Aktuelles

Artikel von Annegret Nicolai & Roman Lenz zum Download:

Weinbergschneckenzucht auf der Schwäbischen Alb – ein Beitrag zur Regionalentwicklung

29. Oktober 2006, Archepassagier Albschnecke beim Salone del Gusto in Turin.

Am 29.10. fand ein Geschmackserlebnis mit dem Archepassagier Albschnecke beim Salone del Gusto in Turin statt. 65 Teilnehmer testeten neben der Albschnecke – mariniert auf einem Salatblatt – auch Schnecken aus italienischer Produktion. Einer der offiziellen Gastkritiker sprach von einer „besonders gelungenen Enthüllung, was im Schwäbischen in dieser Richtung gemacht wird“! Begleitet von Weinen des Winzers Dolde und Holzofenbrot aus Grabenstetten (Ochsen-Beck) sowie eines Brots der Handwerksbäckerei Mack war es eine sehr gelungene Verkostung! Die IG Albschneck war mit 5 Personen vertreten, und leistete tolle Arbeit! Eines der Vergleichsgerichte, eine Schneckensuppe mit der Schneckenart Cornu aspersum aus dem Piemont, wurde vom Moderator folgendermaßen kommentiert: „Diese Suppe besticht durch ihre Einfachheit…“ Einer der Gastkritiker hatte sie (folglich) gar nicht aufgegessen…

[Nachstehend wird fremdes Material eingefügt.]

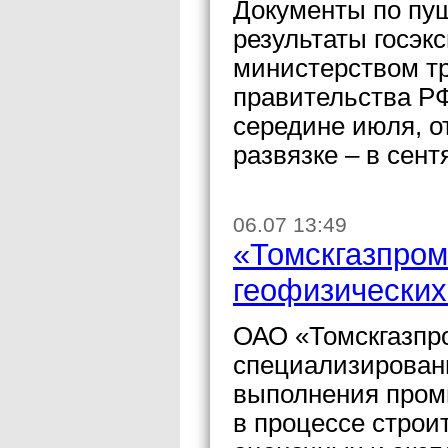
Документы по пуш
результаты госэк
министерством т
правительства РФ
середине июля, о
развязке – в сент
06.07 13:49
«Томскгазпром
геофизических
ОАО «Томскгазпр
специализирован
выполнения пром
в процессе строи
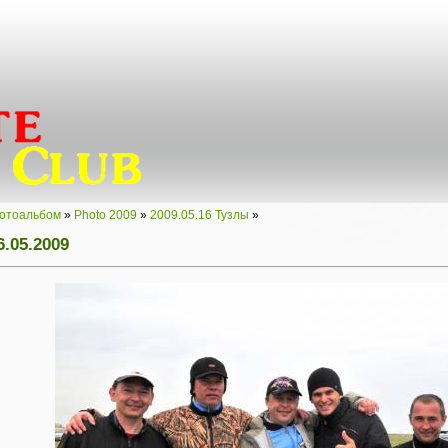
отоальбом
»
Photo 2009
»
2009.05.16 Тузлы
»
.05.2009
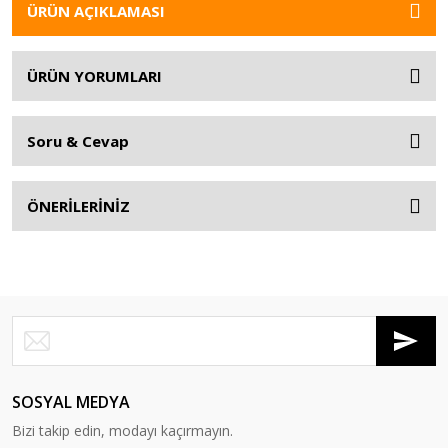
ÜRÜN AÇIKLAMASI
ÜRÜN YORUMLARI
Soru & Cevap
ÖNERİLERİNİZ
SOSYAL MEDYA
Bizi takip edin, modayı kaçırmayın.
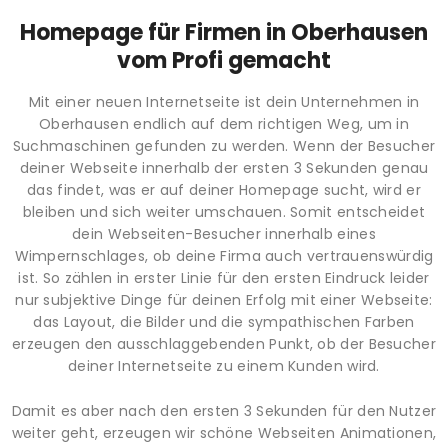
Homepage für Firmen in Oberhausen
vom Profi gemacht
Mit einer neuen Internetseite ist dein Unternehmen in
Oberhausen endlich auf dem richtigen Weg, um in
Suchmaschinen gefunden zu werden. Wenn der Besucher
deiner Webseite innerhalb der ersten 3 Sekunden genau
das findet, was er auf deiner Homepage sucht, wird er
bleiben und sich weiter umschauen. Somit entscheidet
dein Webseiten-Besucher innerhalb eines
Wimpernschlages, ob deine Firma auch vertrauenswürdig
ist. So zählen in erster Linie für den ersten Eindruck leider
nur subjektive Dinge für deinen Erfolg mit einer Webseite:
das Layout, die Bilder und die sympathischen Farben
erzeugen den ausschlaggebenden Punkt, ob der Besucher
deiner Internetseite zu einem Kunden wird.
Damit es aber nach den ersten 3 Sekunden für den Nutzer
weiter geht, erzeugen wir schöne Webseiten Animationen,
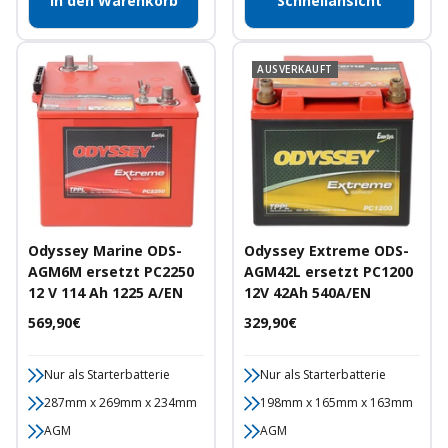
In den Warenkorb
Schnellansicht
AUSVERKAUFT
Odyssey Marine ODS-
Odyssey Extreme ODS-
AGM6M ersetzt PC2250
AGM42L ersetzt PC1200
12 V 114 Ah 1225 A/EN
12V 42Ah 540A/EN
Angebotspreis
Angebotspreis
569,90€
329,90€
Nur als Starterbatterie
Nur als Starterbatterie
287mm x 269mm x 234mm
198mm x 165mm x 163mm
AGM
AGM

22. Oktober 2006, Archemesse in Beuren.

Albschneck war hier mit einer Schneckensuppe vertreten. Es kamen ca. 1500 Besucher! Hier ein paar Impressionen.

12. Oktober 2006, es fand wieder ein Treffen der IG Albschneck statt.

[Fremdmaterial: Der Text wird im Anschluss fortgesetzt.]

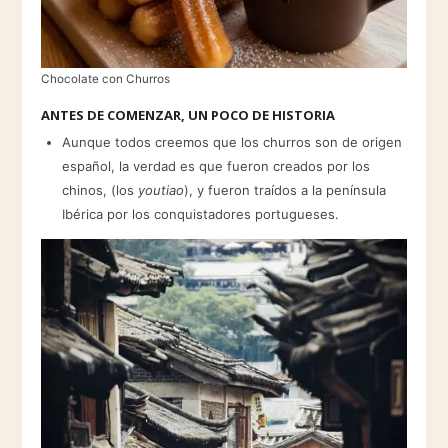
Chocolate con Churros
ANTES DE COMENZAR, UN POCO DE HISTORIA
Aunque todos creemos que los churros son de origen
español, la verdad es que fueron creados por los
chinos, (los
youtiao
), y fueron traídos a la península
Ibérica por los conquistadores portugueses.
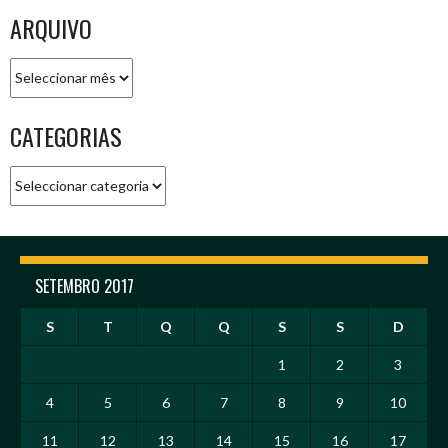
ARQUIVO
Arquivo
CATEGORIAS
Categorias
SETEMBRO 2017
S
T
Q
Q
S
S
D
1
2
3
4
5
6
7
8
9
10
11
12
13
14
15
16
17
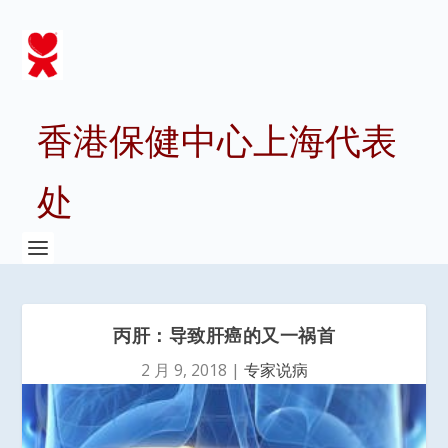
香港保健中心上海代表
处
丙肝：导致肝癌的又一祸首
2 月 9, 2018
|
专家说病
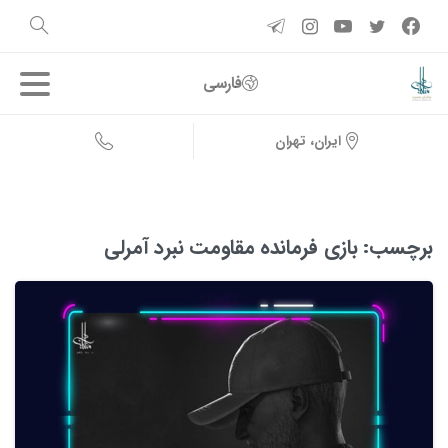
فارسی
ایران، تهران
برچسب:
بازی فرمانده مقاومت نبرد آمرلی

Die diesjährige Ernte der Deckelschnecken steht an, und die Aussichten sind eher verhalten. Durch den krankheitsbedingten Ausfall eines Schneckengärtners, Verzögerungen bei der Genehmigung eines Schneckengartens sowie zurückhaltende Abgaben ausgewachsener Tiere – um die Nachzucht in 2006 nicht zu gefährden – bleibt die Ernte wie schon 2005 wohl hinter den Erwartungen bzw. Absatzmöglichkeiten zurück. Erst wenn die erste Nachzucht Erntereife erlangt – in ca. 2 Jahren – kann sich das ändern. So lange wird wohl nur überwiegend die lokale Gastronomie versorgt werden können.

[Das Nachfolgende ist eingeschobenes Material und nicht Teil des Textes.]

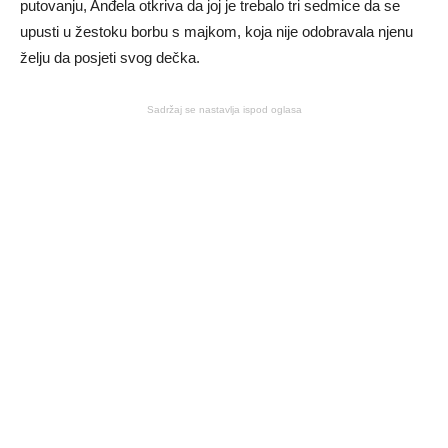
putovanju, Anđela otkriva da joj je trebalo tri sedmice da se
upusti u žestoku borbu s majkom, koja nije odobravala njenu
želju da posjeti svog dečka.
Sadržaj se nastavlja ispod oglasa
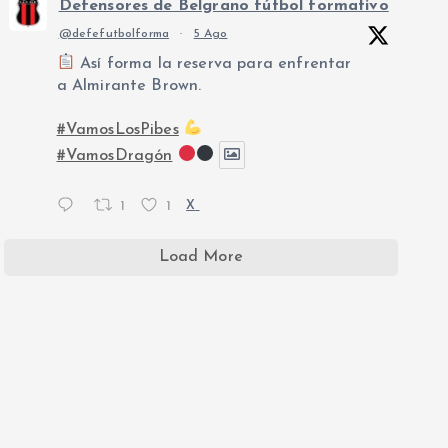
Defensores de Belgrano fútbol formativo
@defefutbolforma
·
5 Ago
Así forma la reserva para enfrentar
a Almirante Brown.
#VamosLosPibes
#VamosDragón
1
1
X
Load More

Und: Die neuen Albschneck-Albshirts sind da! Wir werden sie demnächst an die Besteller verteilen! Wir finden, www.albshirt.de hat einen tollen Job gemacht!

Artikel vom 14.08.2006 aus SÜDWEST AKTIV – Alb Bote – zur offiziellen Einweihung des historischen Schneckengartens am 12. August

HISTORISCHER SCHNECKENGARTEN / Produktion, Vermarktung und Wissenschaft machen es möglich

Auf der Kriechspur zum Erfolg – Stede lobt Projekt oberhalb von Weiler – Inzwischen sechs Kleingärten in der Region

Die „IG Albschneck“ hat einen tollen Job gemacht: Sie schrieb Erfolgsgeschichte, und das nicht im Schneckentempo lobte Hans-Jürgen Stede, erster Landesbeamte des Kreises, am Samstag das Projekt „Albschneck“ bei der Einweihung des weltweit ersten historische Schneckengarten.

SABINE HERDER, WEILER

Immer den Schnecken nach: Zahlreiche Gäste und neugierige Besucher folgten am Samstag den Wegweisern ab Weiler in Richtung Kreuzweg zum historischen Schneckengarten. Die meisten davon waren mit Regenschirmen ausgestattet: Optimales „Schneckenwetter“ – feucht und nicht zu warm – begleitete die Einweihung und sorgte dafür, dass Hayingens Bürgermeister Robert Riehle sein Grußwort unterm Regenschirm halten musste. Es sei, so Riehle mit einem Augenzwinkern, ein besonderer Anlass, dass in Weiler für einen Hock aufgestuhlt würde: Der kleine Ort sei jetzt „Mittelpunkt in Sachen historischer Schneckengarten in dieser Welt“. Dies hat freilich seine Berechtigung: Die Schneckenzucht und -vermarktung besitzt auf der schwäbischen Alb Tradition: Besonders im 19. Jahrhundert wurden die „schwäbischen Austern“ hier in solchen Gärten gehalten, gezüchtet und über Ulm bis nach Wien vermarktet. Einer der letzten größeren Schneckengärten befand sich auf dem Weiler Kreuzberg.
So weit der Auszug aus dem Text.